Effects of Physicochemical Properties of Different Base Oils on Friction Coefficient and Surface Roughness in MQL Milling AISI 1045

• Published in: International Journal of Precision Engineering and Manufacturing-Green Technology, 8(6) Vol. 8; no. 6; pp. 1629 - 1647
• Main Authors: Yin, Qingan, Li, Changhe, Dong, Lan, Bai, Xiufang, Zhang, Yanbin, Yang, Min, Jia, Dongzhou, Li, Runze, Liu, Zhanqiang
• Format: Journal Article
• Language: English
• Published: Seoul Korean Society for Precision Engineering 01.11.2021; Springer Nature B.V; 한국정밀공학회
• Subjects: Atomizing; Biodegradability; Biodegradation; Coefficient of friction; Contact angle; Cooling; Energy Efficiency; Engineering; Experiments; Fatty acids; Friction; Industrial and Production Engineering; Lubricants; Lubricating oils; Manufacturing; Milling (machining); Mineral oils; Molecular structure; Palm oil; Peanut oil; Physicochemical properties; Physiochemistry; Regular Paper; Soybeans; Steel; Surface roughness; Surface tension; Sustainable Development; Vegetable oils; Viscosity; Workpieces; 기계공학; Minimum quantity lubrication; Sustainable machining; Different base oil; Physicochemical property; Milling
• ISSN: 2288-6206; 2198-0810
• DOI: 10.1007/s40684-021-00318-7

Minimum quantity lubrication (MQL) is an emerging green and resource-saving machining technique jetting minute amount lubricants and gas after mixing and atomization.
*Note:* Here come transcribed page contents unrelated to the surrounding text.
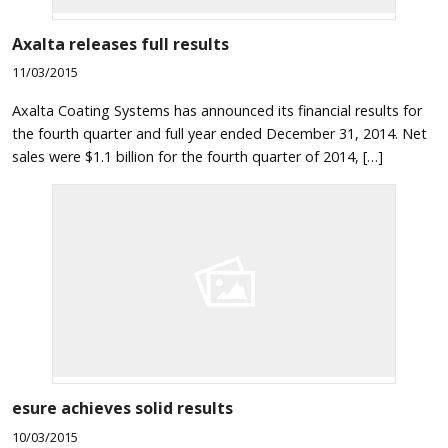
Axalta releases full results
11/03/2015
Axalta Coating Systems has announced its financial results for
the fourth quarter and full year ended December 31, 2014. Net
sales were $1.1 billion for the fourth quarter of 2014, […]
esure achieves solid results
10/03/2015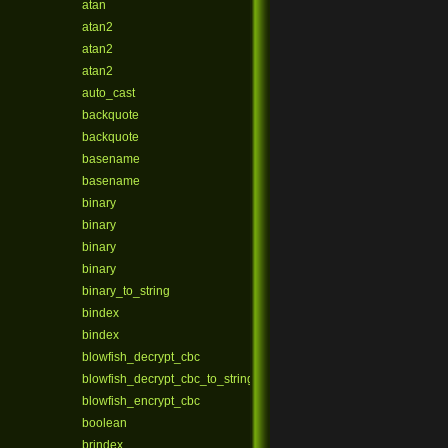
atan
atan2
atan2
atan2
auto_cast
backquote
backquote
basename
basename
binary
binary
binary
binary
binary_to_string
bindex
bindex
blowfish_decrypt_cbc
blowfish_decrypt_cbc_to_string
blowfish_encrypt_cbc
boolean
brindex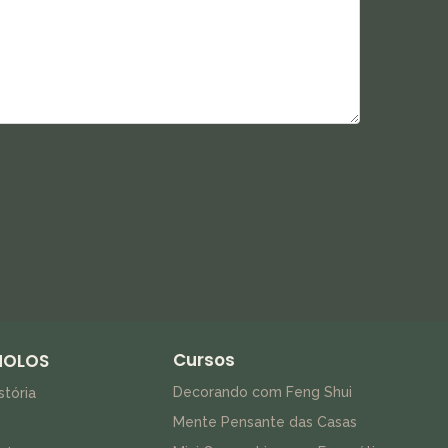
Cursos
HOLOS
Decorando com Feng Shui
stória
Mente Pensante das Casas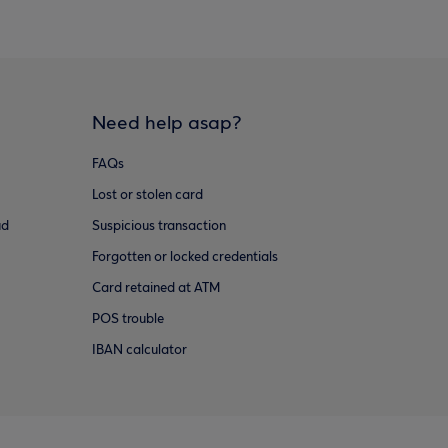
Need help asap?
FAQs
Lost or stolen card
ud
Suspicious transaction
Forgotten or locked credentials
Card retained at ATM
POS trouble
IBAN calculator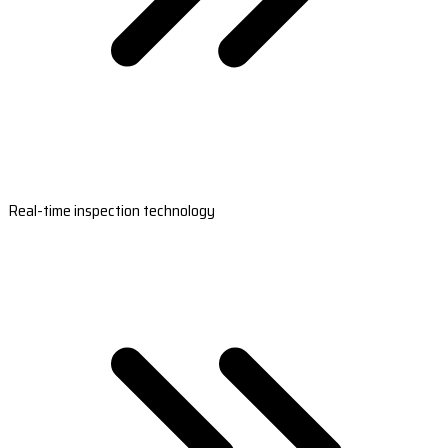
Real-time inspection technology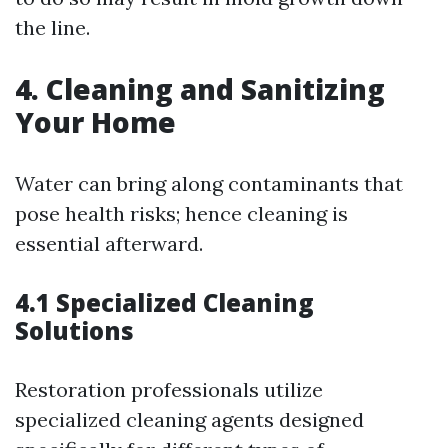
the line.
4. Cleaning and Sanitizing
Your Home
Water can bring along contaminants that
pose health risks; hence cleaning is
essential afterward.
4.1 Specialized Cleaning
Solutions
Restoration professionals utilize
specialized cleaning agents designed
However, MQL development is restricted to mineral oils because of its undegradability and threat to the environment and human health. Vegetable oils can replace mineral oils as base oil for MQL benefitting from its biodegradability and renewable property. Nevertheless, the lubrication mechanism at the tool-workpiece interface of different vegetable oils with various physicochemical properties has not been revealed systematically. In order to verify the interfacial lubrication characteristics of different vegetable oils, MQL milling experiments of AISI 1045 based on five vegetable oils (cottonseed, palm, castor, soybean, and peanut oils) were carried out. The experimental results showed that, palm oil obtained the lowest milling force ( F x  = 312 N, F y  = 156 N), friction coefficient (0.78), and surface roughness values ( Ra  = 0.431 μm, RSm  = 0.252 mm) and the smoothest surface of workpiece. Furthermore, the physiochemical properties (composition, molecular structure, viscosity, surface tension, and contact angle) of vegetable oil were analyzed. Palm oil with high content of saturated fatty acid, high viscosity and small contact angle can form the lubricating oil film with the highest strength and the largest spreading area at the tool-workpiece interface. Therefore, palm oil can achieve the optimal lubrication effect.